Here is a list of resources for CUDA programming, in particular, in C.
Basic
Perhaps the best beginning guide is written by Mark Harris, currently spot 10 articles. They start from simple HelloWorld-type of example. But goes deeper and deeper into important topic such as data transfer optimization, as well as shared memory. The final 3 articles focus on optimizing real-life applications such as matrix transpose and finite-difference method.
- An Easy Introduction to CUDA C and C++
- How to Implement Performance Metrics in CUDA C/C++
- How to Query Device Properties and Handle Errors in CUDA C/C++
- How to Optimize Data Transfers in CUDA C/C++
- How to Overlap Data Transfers in CUDA C/C++
- An Even Easier Introduction to CUDA
- Unified Memory for CUDA Beginners
- An Efficient Matrix Transpose in CUDA C/C++
- Finite Difference Methods in CUDA C/C++, Part 1
- Finite Difference Methods in CUDA C/C++, Part 2
Intermediate
A very important document on the internal of Nvidia chips as well as CUDA programming models would be CUDA C Programming Guide.
In version 9, the document has around 90 pages of content with the rest of 210 pages to be appendices. I found it very helpful to read through the content and look up the appendices from time to time.
The next document which is useful is CUDA Best Practice Guide. You will find a lot of performance tuning tips there in the guide.
If you want to profile a CUDA application, you must use nvprof and the Visual profiler, you can find their manuals here. Two other very good links to read are here and this one by Mark Harris.

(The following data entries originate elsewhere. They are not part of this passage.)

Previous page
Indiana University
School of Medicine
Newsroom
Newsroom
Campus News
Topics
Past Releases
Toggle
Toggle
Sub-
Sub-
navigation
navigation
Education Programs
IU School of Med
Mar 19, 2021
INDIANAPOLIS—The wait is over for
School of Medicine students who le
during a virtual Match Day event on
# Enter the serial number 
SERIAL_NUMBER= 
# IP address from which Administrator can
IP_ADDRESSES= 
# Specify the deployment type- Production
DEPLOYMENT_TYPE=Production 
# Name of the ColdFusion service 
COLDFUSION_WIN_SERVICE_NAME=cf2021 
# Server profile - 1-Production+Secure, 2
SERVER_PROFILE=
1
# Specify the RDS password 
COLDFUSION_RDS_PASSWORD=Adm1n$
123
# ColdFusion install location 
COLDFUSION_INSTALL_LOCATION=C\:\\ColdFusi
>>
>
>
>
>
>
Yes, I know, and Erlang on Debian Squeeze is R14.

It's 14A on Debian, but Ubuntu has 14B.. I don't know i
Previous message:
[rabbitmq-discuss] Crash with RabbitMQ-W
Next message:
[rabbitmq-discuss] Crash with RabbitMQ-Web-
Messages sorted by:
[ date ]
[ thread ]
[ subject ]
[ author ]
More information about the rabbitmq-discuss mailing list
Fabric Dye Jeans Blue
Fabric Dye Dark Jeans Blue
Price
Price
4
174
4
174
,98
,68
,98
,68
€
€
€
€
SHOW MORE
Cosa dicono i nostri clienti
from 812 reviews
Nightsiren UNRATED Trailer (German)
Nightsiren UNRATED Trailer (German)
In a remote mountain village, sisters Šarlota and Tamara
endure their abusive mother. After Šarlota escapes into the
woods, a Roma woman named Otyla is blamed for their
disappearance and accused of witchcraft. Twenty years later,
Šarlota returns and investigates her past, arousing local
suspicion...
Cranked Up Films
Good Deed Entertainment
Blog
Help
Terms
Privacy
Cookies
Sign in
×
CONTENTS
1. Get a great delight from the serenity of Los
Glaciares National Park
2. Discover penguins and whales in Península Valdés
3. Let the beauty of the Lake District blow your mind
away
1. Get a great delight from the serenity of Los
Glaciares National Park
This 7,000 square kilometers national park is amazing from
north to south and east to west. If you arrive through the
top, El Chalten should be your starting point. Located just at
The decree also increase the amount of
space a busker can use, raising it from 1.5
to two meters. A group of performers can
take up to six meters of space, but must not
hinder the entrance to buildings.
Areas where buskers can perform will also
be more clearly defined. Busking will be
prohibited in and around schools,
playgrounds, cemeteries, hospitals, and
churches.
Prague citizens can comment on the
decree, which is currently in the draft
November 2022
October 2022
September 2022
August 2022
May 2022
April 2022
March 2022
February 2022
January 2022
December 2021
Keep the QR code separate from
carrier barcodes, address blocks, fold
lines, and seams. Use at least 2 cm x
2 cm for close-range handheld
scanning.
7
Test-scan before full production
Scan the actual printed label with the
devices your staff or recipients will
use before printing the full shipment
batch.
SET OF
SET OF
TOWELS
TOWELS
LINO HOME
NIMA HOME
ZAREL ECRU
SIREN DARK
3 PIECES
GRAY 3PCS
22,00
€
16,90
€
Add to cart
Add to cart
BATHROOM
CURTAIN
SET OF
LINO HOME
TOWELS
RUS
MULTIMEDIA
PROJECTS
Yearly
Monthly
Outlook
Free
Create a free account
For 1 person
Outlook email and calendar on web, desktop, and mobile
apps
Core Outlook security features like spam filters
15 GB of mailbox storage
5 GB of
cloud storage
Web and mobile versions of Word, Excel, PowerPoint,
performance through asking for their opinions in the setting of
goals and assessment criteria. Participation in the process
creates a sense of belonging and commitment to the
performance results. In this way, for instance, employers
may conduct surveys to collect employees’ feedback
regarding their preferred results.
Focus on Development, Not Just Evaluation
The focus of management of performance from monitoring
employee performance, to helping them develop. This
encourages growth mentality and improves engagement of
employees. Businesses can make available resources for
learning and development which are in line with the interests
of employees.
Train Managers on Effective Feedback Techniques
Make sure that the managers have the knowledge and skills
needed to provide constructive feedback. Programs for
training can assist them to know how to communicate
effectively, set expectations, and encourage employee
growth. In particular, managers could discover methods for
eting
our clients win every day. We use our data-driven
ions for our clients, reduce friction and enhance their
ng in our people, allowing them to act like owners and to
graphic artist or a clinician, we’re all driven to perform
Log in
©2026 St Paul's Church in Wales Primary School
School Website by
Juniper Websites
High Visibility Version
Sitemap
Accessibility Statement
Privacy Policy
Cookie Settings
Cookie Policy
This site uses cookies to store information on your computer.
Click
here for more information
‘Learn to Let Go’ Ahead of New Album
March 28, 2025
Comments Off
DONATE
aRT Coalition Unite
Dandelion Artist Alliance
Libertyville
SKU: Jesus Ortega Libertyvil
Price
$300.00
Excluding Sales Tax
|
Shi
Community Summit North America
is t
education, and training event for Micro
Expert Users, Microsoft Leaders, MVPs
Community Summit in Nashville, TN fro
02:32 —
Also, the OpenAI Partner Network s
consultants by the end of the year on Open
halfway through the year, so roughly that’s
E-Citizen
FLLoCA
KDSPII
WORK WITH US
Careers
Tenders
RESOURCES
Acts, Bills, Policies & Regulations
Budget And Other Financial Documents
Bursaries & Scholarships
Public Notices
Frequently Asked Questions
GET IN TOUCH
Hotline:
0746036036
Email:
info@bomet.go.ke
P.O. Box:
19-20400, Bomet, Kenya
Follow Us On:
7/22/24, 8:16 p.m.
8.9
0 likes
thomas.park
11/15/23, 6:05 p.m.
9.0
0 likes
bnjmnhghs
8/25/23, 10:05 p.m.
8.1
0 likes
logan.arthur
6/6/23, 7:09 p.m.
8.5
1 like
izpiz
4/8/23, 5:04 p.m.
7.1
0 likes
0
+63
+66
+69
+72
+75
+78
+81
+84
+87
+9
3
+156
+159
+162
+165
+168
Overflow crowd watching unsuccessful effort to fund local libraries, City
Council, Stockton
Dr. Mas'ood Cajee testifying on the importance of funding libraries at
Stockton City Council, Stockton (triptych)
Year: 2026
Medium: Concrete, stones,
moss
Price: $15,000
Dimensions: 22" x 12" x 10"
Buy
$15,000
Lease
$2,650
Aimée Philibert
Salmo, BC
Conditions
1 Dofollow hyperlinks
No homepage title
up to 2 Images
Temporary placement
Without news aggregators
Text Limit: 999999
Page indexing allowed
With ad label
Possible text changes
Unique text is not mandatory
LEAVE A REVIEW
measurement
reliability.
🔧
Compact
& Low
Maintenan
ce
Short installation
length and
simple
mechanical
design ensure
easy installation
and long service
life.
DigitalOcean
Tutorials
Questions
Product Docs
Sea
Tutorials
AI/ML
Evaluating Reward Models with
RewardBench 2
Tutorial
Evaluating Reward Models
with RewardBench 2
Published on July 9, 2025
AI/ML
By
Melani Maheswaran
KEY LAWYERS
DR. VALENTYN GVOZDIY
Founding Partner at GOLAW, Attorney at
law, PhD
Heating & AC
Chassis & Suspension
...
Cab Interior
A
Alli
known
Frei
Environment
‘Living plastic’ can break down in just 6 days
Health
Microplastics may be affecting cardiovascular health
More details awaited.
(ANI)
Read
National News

If you want to read a very good textbook, consider to read “Professional CUDA C Programming” which I think is the best book on the topic. You will learn what the author called “profile-based programming” which is perhaps the best way to proceed in CUDA programming.
Others
CuBLAS: indispensible for linear algebra. The original Nvidia documentation is good. But you may also find this little gem on “cuBLAS by example” useful.